Bringing Restaurant-Style Cooking to the Redzepi Home Kitchen
A Peek Inside the Fridge of a Foodie Power Couple
You might think that being the wife of René Redzepi, chef and owner of the world-renowned Noma, might be challenging if you also love to cook. But you’d be wrong—Nadine Levy Redzepi may well be the best chef in the Redzepi household. “René is not demanding at all. I just think he is appreciative of someone cooking for him, since he spends so much time cooking for others,” she says.
Not only does she help run the Noma franchise, she also runs the household, does all the shopping and cooking for six people, throws together last-minute dinners for guests with aplomb. She even managed to write a best-selling cookbook in her spare time.

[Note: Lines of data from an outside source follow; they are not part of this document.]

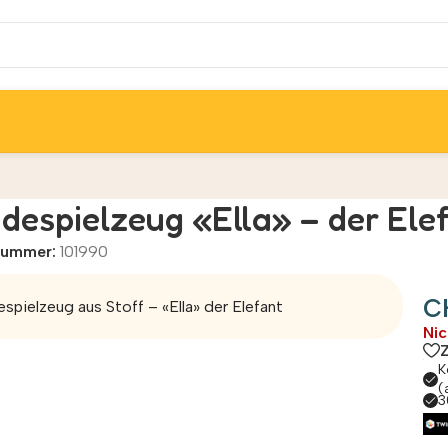
despielzeug «Ella» – der Ele
lnummer:
101990
C
spielzeug aus Stoff – «Ella» der Elefant
Nic
K
(
3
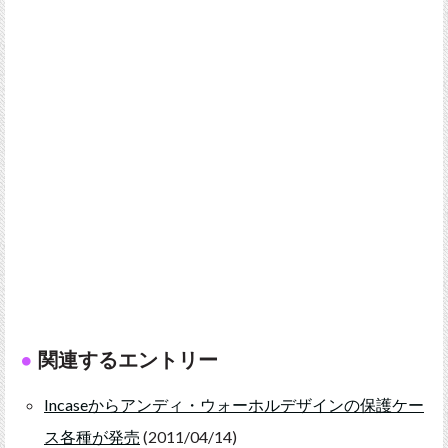
関連するエントリー
Incaseからアンディ・ウォーホルデザインの保護ケー
ス各種が発売
(2011/04/14)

Redzepi is the daughter of two street musicians. Her parents met in Paris—her Danish mother was an au pair, her father an English street busker. When they weren’t bouncing from one capital to another and living out of cars and cheap hotels, they returned to Tavira, the tiny Portuguese coastal town where Redzepi was born and where her grandparents had bought them a house.
“Every day seemed to revolve around food and eating,” she says. “I remember pomegranates, warm from the sun, their sweetness, the bitterness of the skin, and the bright pink juice running down my arms and hands.” Neighbors would come to trade tomatoes in exchange for their olives, almonds, and eggs. When they were on the road busking, she would get treated to an ice cream. “I always chose rum raisin or mint chocolate, flavors that remind me of France, and that I don’t eat elsewhere.”
She started cooking early on, mostly porridge and scrambled eggs. But she really became obsessed with cooking at eight, when she happened upon the BBC show Ready Steady Cook as she lay sick in bed. “I was blown away that they could cook three dishes in twenty minutes, and I just grabbed my notepad and wrote everything down.” She felt hungry for the first time in five days.
Back in Copenhagen, where her aunt lived, Redzepi started working as a waitress at Noma when she was 19 and met René by chance when she got lost looking for linens on her third shift. He offered to help her. Clueless as to who he was, Redzepi asked how long he had been working there.
“From the beginning,” he replied. “You know this is my place, right?” She blushed, went back to work, and replayed the conversation in her head throughout that evening. A month later at a staff party, he threw a piece of bread at her from across the room. The rest is history, she says.
Influenced by her nomadic childhood, her cooking style is eclectic—she’s a fan of big flavor and light ingredients, and not averse to experimenting with whatever her husband brings home. “I love playing around with things like chicken-wing garum and different ferments—they make everything taste so delicious and satisfying.”
She does all this from the Redzepi household’s warm, lived-in kitchen, with its wooden countertops, fireplace, brass sink, and exposed beams. And although her newfound fame has made her an instant celebrity, the guests who have been at their home have always known that Redzepi is much, much more than the wife of a great chef.
Smoked chili peppers, a gift from a Mexican friend
Cheese, from Paul Cunningham, an English chef in Copenhagen
Royal Belgian caviar—“I honestly like to eat it on really good potato chips with 50 percent full-fat crème fraîche.”
Sun-dried tomatoes, from a former Noma chef
Leftover chicken—“We probably have chicken once a week with roast potatoes.”
Pumpkin seed miso
Kelp salt—“It’s great on steamed rice with some chili de arbol. I even like it on plain yogurt.”
Eggs—“They’re from a woman who used to be my mother’s boss. She had a house in the country and would bring extra eggs to sell to the staff. My mom started buying them for us. René tasted them and wanted them at the restaurant.”
Garum protein—“René brings them home from the restaurant’s fermentation lab.”
Nomite—a Marmite experiment from Noma’s Australia pop-up. “Being half English, I grew up with Marmite. When I feel a little nostalgic, I like to eat it on buttered toast with soft-boiled eggs. Actually, buttered toast with Marmite and caviar is also quite delicious.”
Homemade hot sauce—“René and I made it together.”
Egg whites, for the financier cake
Applesauce—“I always make homemade applesauce. The apples come from the communal courtyard where we live.”
Philadelphia cream cheese—“I’m the only one who eats this.”
Mozzarella, leftover from a playgroup—“I asked my daughter what she wanted to have for dinner and she wanted them all to make their own pizza.”